Report each line of the data that includes the word "신차장기렌트".
^^^^^^^^
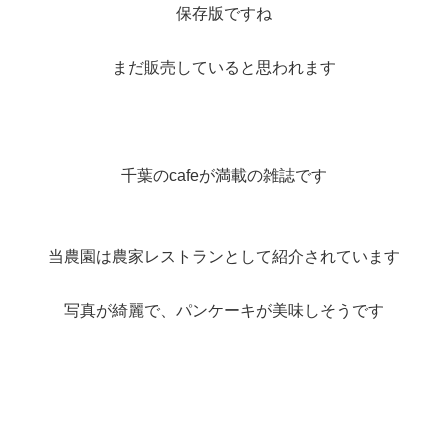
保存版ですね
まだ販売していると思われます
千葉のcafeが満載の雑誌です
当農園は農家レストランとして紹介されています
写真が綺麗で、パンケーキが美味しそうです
^^^^^^^^
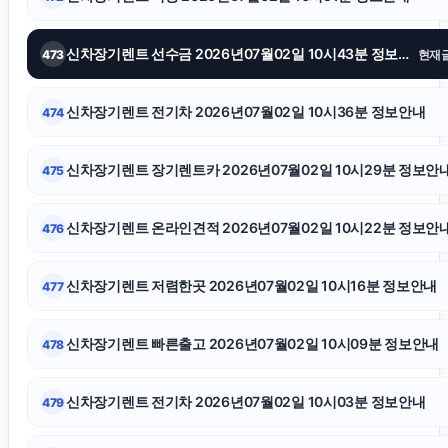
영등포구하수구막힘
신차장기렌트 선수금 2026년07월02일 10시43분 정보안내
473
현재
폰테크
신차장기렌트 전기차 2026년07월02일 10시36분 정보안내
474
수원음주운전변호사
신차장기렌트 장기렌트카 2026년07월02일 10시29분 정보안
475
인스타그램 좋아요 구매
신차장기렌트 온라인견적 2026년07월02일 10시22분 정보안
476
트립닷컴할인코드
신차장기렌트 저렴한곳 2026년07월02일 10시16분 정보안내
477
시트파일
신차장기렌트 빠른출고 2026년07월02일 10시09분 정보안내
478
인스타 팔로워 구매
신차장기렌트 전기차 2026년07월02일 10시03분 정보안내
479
^^^^^^^^
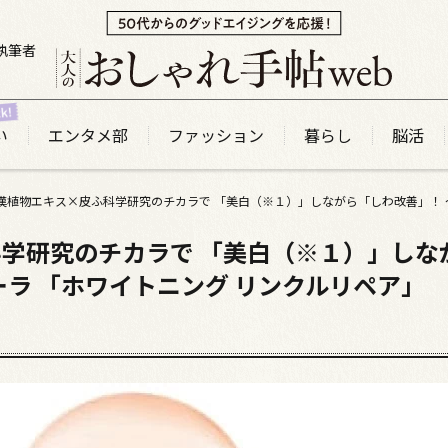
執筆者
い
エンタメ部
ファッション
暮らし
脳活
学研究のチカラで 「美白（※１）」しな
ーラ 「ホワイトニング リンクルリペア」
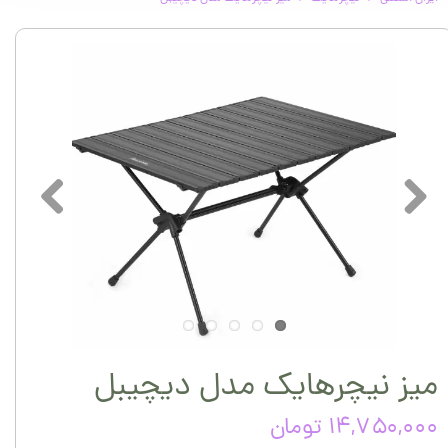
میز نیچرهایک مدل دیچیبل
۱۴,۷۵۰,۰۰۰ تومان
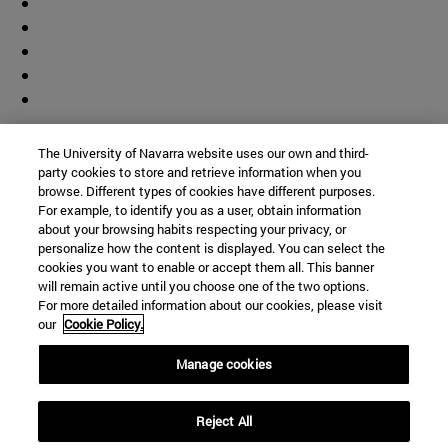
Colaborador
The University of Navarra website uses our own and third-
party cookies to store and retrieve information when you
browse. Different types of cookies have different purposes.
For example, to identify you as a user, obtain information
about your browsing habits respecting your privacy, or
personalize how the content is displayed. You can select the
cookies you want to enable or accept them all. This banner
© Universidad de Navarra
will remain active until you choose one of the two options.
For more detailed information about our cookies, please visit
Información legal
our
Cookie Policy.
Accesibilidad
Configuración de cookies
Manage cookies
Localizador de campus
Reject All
^^^^^^^^
* [Written response]
신차장기렌트 선수금 2026년07월02일 10시43분 정보안내
신차장기렌트 전기차 2026년07월02일 10시36분 정보안내
신차장기렌트 장기렌트카 2026년07월02일 10시29분 정보안
신차장기렌트 온라인견적 2026년07월02일 10시22분 정보안
신차장기렌트 저렴한곳 2026년07월02일 10시16분 정보안내
신차장기렌트 빠른출고 2026년07월02일 10시09분 정보안내
신차장기렌트 전기차 2026년07월02일 10시03분 정보안내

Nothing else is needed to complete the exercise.